Was macht der umsichtige Student in den Ferien, pardon in der vorlesungsfreien Zeit? Er schreibt Hausarbeiten, bereitet sich auf das kommende Semester vor oder - noch besser - absolviert ein Praktikum. Denn das ist immer schön und gut. Oder doch nicht? Welche Erfahrungen sie mit Praktika gemacht haben und ob der Berufswunsch dadurch bestätigt oder zumindest skizziert wurde, das fragte Laura-Lena Förster die Bielefelder Studenten.

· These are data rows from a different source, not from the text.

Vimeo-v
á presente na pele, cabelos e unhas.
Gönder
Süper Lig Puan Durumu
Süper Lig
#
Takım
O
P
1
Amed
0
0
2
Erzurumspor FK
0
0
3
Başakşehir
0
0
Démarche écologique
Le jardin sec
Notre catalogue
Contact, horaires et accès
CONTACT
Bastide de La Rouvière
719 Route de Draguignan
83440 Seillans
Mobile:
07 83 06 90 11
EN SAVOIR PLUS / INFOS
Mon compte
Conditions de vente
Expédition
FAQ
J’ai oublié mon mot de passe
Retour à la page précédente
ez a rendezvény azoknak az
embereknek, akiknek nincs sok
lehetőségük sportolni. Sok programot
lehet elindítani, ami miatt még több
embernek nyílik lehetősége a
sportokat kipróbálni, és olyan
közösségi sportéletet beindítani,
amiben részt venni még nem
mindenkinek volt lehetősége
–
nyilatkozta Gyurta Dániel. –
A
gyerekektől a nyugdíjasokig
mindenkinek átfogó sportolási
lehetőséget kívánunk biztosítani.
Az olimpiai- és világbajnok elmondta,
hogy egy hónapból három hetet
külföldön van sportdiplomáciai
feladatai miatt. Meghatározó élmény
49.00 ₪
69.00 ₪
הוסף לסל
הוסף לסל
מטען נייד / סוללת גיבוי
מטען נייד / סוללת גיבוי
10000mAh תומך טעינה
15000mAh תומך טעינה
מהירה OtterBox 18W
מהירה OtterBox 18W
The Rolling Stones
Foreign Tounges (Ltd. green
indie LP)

Jana Kaiser war sich sicher. Und ist es noch immer. Die zwei Praktika, die sie freiwillig absolvierte, brachten der 26-Jährigen sehr viel für ihre berufliche Orientierung. »Ich weiß jetzt, dass ich im Bereich Kunst/Kunstvermarktung arbeiten möchte«, erzählt die Studentin der Philosophie, Literatur und Kunst. Derzeit ist sie mit ihrer Magister-Arbeit beschäftigt. Sollte sich nach dem Abschluss keine Stelle finden, ist sie durchaus bereit, noch ein Praktikum zu machen.
Auch Silke Scheeles Fazit ist positiv. Zumindest, was ihre Praktika an der Uni betrifft. »In der Schulzeit haben sie mir noch weniger gebracht, dafür waren sie später um so besser.« Nach Examen und Referendariat möchte die 30-Jährige Deutsch und Sozialwissenschaft unterrichten. Gerade als Lehrer müsse man schauen, ob man vor einer Klasse bestehen könne.

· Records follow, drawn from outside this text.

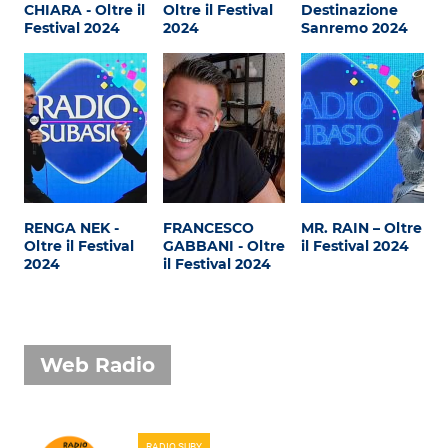
Attualità
CHIARA - Oltre il
Oltre il Festival
Destinazione
Festival 2024
2024
Sanremo 2024
Costume
Extra
Eventi
RENGA NEK -
FRANCESCO
MR. RAIN – Oltre
Oltre il Festival
GABBANI - Oltre
il Festival 2024
2024
il Festival 2024
Web Radio
RADIO SUBY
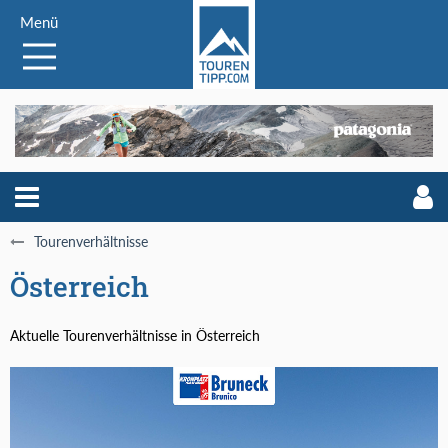
Menü
Tourenverhältnisse
Österreich
Aktuelle Tourenverhältnisse in Österreich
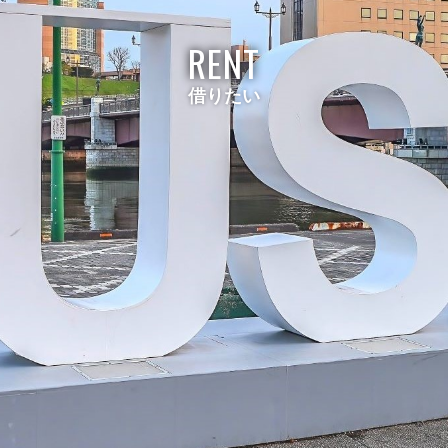
RENT
借りたい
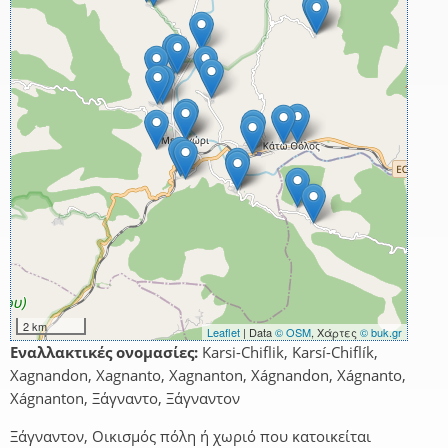
2 km
Leaflet
| Data
© OSM
, Χάρτες
© buk.gr
Εναλλακτικές ονομασίες:
Karsi-Chiflik, Karsí-Chiflík,
Xagnandon, Xagnanto, Xagnanton, Xágnandon, Xágnanto,
Xágnanton, Ξάγναντο, Ξάγναντον
Ξάγναντον, Οικισμός πόλη ή χωριό που κατοικείται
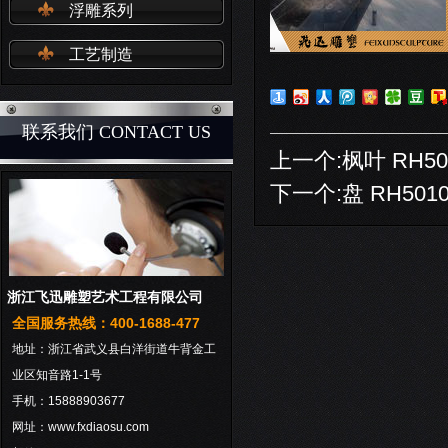
浮雕系列
工艺制造
联系我们 CONTACT US
上一个:
枫叶 RH50
下一个:
盘 RH501
浙江飞迅雕塑艺术工程有限公司
全国服务热线：400-1688-477
地址：浙江省武义县白洋街道牛背金工
业区知音路1-1号
手机：15888903677
网址：www.fxdiaosu.com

So konkret sind Lea Kramers Erwartungen an ein Praktikum noch nicht. Eines hat sie bislang in einem Unternehmen gemacht. Weitere sollen folgen. Grundsätzlich befürwortet die angehende Betriebswirtin die Möglichkeit, sich beruflich zu orientieren, so lange das Studium noch nicht unter Dach und Fach ist.

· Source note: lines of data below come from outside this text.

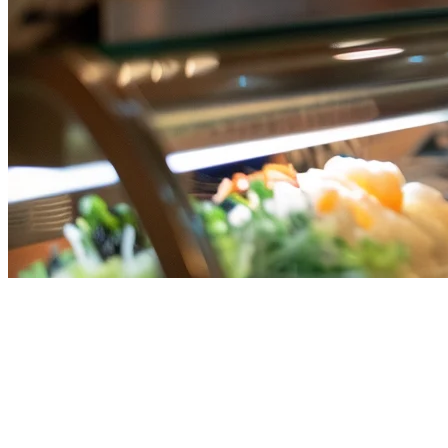
Best Food Delivery Aggregator
for Singapore Restaurants in
2026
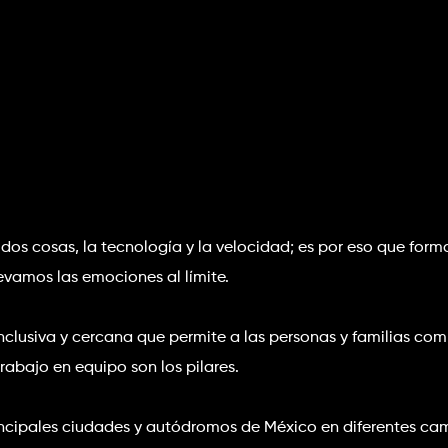
dos cosas, la tecnología y la velocidad; es por eso que form
vamos las emociones al límite. 
clusiva y cercana que permite a las personas y familias comp
rabajo en equipo son los pilares.
ncipales ciudades y autódromos de México en diferentes c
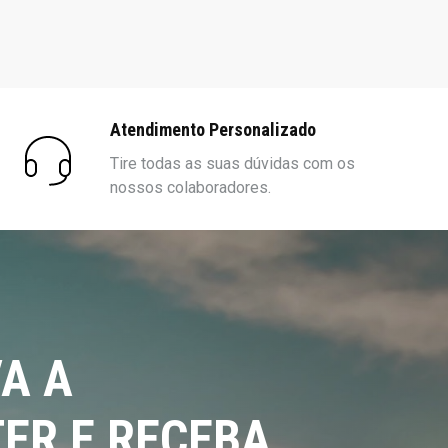
Atendimento Personalizado
Tire todas as suas dúvidas com os
nossos colaboradores.
A A
ER E RECEBA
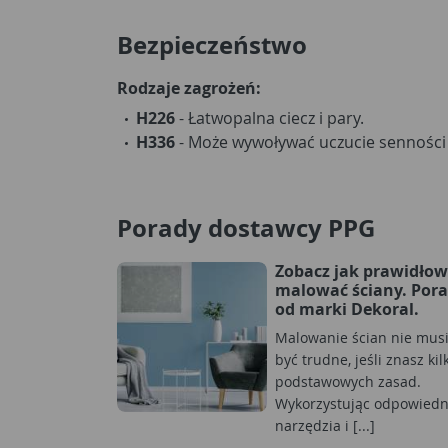
Bezpieczeństwo
Rodzaje zagrożeń:
H226
- Łatwopalna ciecz i pary.
H336
- Może wywoływać uczucie senności 
Porady dostawcy PPG
Zobacz jak prawidło
malować ściany. Por
od marki Dekoral.
Malowanie ścian nie mus
być trudne, jeśli znasz kil
podstawowych zasad.
Wykorzystując odpowiedn
narzędzia i [...]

Ähnlich sieht es Anna Tecklenborg, ebenfalls 21. Vier Praktika bereichern bereits ihren Lebenslauf - und das nicht nur auf dem Papier. »Ich wollte mich in verschiedenen Berufsfeldern informieren und daraus Perspektiven entwickeln«, sagt die Studentin der Diplom-Pädagogik. An der Hauptschule ist ihr das als Sozialarbeiterin, später am Ästhetischen Zentrum gelungen.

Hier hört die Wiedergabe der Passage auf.